ずっと後世になりヨーロッパの中世にあたる日本の藤原時代、女の人はどんなふうに縫ったり織ったりしていたのだろう。源氏物語の中には貴族の婦人たちが、自分で縫物をやっている描写はないと思う。優婉な紫の上が光君と一緒に、周囲の女性たちにおくる反物を選んでいるところはあるけれど、落窪物語はやはり王朝時代に書かれた物語ではあるけれども、ここに描かれている人たちは源氏物語のように時代にときめく藤原の大貴族たちではない。貴族でも貧乏貴族のような立場の人の生活だと思う。落窪の姫は、昔から日本にある悲劇女主人公、継娘であった。自分の娘を引立てて、まま娘である姫は、建物の中で日もよく当らないような粗末な部屋だか廊下だかわからないような一段おちくぼんだ部屋に住まわせた。物語の終りは、そのようにいじめられた落窪の姫に思いもかけない立派な愛人が出来て、堂々とした生活をするようになる、一種の「シンデレラ物語」であるけれども、ここでまた私たちの目をひくのはこの落窪の姫が非常に縫物が上手で家中の者の縫物をやらせられるという点である。大貴族の婦人達は勿論自分で縫物などはしなかったけれども、貧乏貴族ぐらしの藤原の末流の人達になれば姫といっても自分で縫物をしたし、家中の縫物もさせられるような哀れな状態であった。王朝時代の文化と文学との中に美しい綾や錦を縫いつづけて、その細い指先が血を流した落窪の物語があることは注目に価する。

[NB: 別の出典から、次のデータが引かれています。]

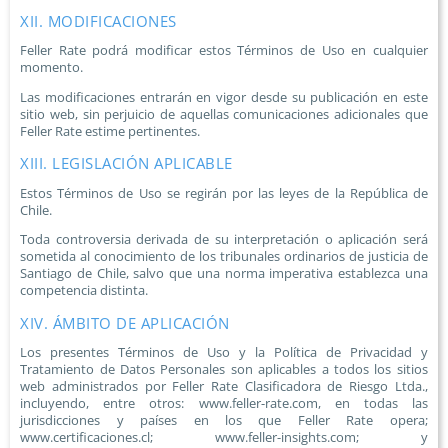
XII. MODIFICACIONES
Feller Rate podrá modificar estos Términos de Uso en cualquier
momento.
Las modificaciones entrarán en vigor desde su publicación en este
sitio web, sin perjuicio de aquellas comunicaciones adicionales que
Feller Rate estime pertinentes.
XIII. LEGISLACIÓN APLICABLE
Estos Términos de Uso se regirán por las leyes de la República de
Chile.
Toda controversia derivada de su interpretación o aplicación será
sometida al conocimiento de los tribunales ordinarios de justicia de
Santiago de Chile, salvo que una norma imperativa establezca una
competencia distinta.
XIV. ÁMBITO DE APLICACIÓN
Los presentes Términos de Uso y la Política de Privacidad y
Tratamiento de Datos Personales son aplicables a todos los sitios
web administrados por Feller Rate Clasificadora de Riesgo Ltda.,
incluyendo, entre otros: www.feller-rate.com, en todas las
jurisdicciones y países en los que Feller Rate opera;
www.certificaciones.cl; www.feller-insights.com; y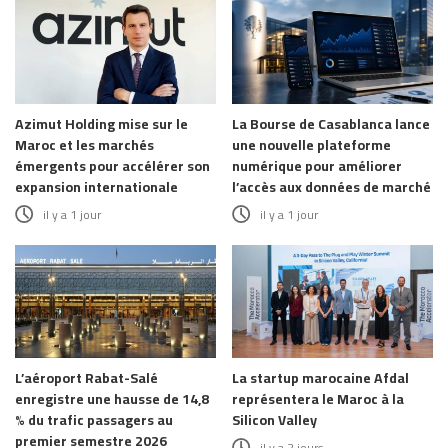
Azimut Holding mise sur le
La Bourse de Casablanca lance
Maroc et les marchés
une nouvelle plateforme
émergents pour accélérer son
numérique pour améliorer
expansion internationale
l’accès aux données de marché
il y a 1 jour
il y a 1 jour
L’aéroport Rabat-Salé
La startup marocaine Afdal
enregistre une hausse de 14,8
représentera le Maroc à la
% du trafic passagers au
Silicon Valley
premier semestre 2026
il y a 2 jours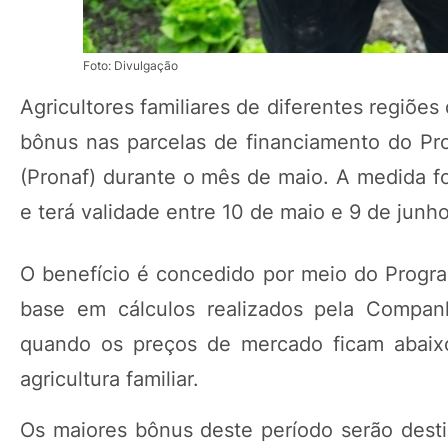
Foto: Divulgação
Agricultores familiares de diferentes regiõ
bônus nas parcelas de financiamento do Pro
(Pronaf) durante o mês de maio. A medida foi
e terá validade entre 10 de maio e 9 de junho
O benefício é concedido por meio do Program
base em cálculos realizados pela Compan
quando os preços de mercado ficam abaixo
agricultura familiar.
Os maiores bônus deste período serão dest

藤原時代の経済は荘園制の上に立っていた。京都にいる貴族の所有地である荘園とそこの住民は荘園の主にまかされて、すべての生活必需品を現物で京都の貴族たちに収めなければならなかった。あらゆる貴重な織物もこうして荘園の女の努力からつくられた。藤原時代というと十二単衣ばかりを思いおこすけれども当時一般の女ははだしか又は藁草履でさらさない麻を着るような生活をしていた。綿というものは貴重品だった。徳川時代になって服装は、一層複雑に当時の封建社会の矛盾をてらし出すようになった。

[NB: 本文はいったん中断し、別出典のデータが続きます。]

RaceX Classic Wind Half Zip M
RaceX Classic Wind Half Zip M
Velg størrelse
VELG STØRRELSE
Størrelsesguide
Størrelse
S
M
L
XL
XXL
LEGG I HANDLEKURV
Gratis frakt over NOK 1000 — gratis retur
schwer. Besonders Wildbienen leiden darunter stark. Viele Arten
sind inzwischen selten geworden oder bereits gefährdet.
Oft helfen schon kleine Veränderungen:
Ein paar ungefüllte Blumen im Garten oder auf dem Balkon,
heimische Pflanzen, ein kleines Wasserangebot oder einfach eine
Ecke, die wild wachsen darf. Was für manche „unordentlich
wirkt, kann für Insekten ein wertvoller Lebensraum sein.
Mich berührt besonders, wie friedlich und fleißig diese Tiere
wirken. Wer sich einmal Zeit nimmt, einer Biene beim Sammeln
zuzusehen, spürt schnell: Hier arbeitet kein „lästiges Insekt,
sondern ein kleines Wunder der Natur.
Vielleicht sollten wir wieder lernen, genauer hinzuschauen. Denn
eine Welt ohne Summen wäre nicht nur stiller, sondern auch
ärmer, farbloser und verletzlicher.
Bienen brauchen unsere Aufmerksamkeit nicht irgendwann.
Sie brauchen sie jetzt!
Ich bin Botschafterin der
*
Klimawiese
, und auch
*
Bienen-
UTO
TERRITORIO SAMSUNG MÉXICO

擡頭しはじめた町人が、金の力にまかせて、贅沢な服装をし、妻女に競争でキラをきそわせたことは西鶴の風俗描写のうちにまざまざとあげられている。幕府はどんなに気をもんで、政治的な意味でぜいたく禁止令を出したろう。それは、町人たちによって、きかれたようで実は決して服従されていなかった。江戸趣味といわれる、着物や羽織の裏に莫大な金をかける粋ごのみ、一見木綿のようでひどく質のいい絹織である結城紬、こういうこのみは、政治上の身分制に属しながら、経済の実力では自分を主張した町人階級の反抗の形としてあらわれたのであった。
徳川時代にももちろん紡ぐこと、織ることは一般の婦人、特に町人の婦人たち以外の仕事で、全く手工業として行われているのだが、興味あることは日本の織物として特色のある絣、それに縞、これらが女の人によって発明され織られていったことである。思いつきのいい或る女の人、感覚のいい人が独創性を発揮してそういう絣や縞を作り出した。それだのに、こういう独創性や能力は社会的に日本の生産に現れた婦人の地位を高める条件としては、ちっとも蓄積されていない。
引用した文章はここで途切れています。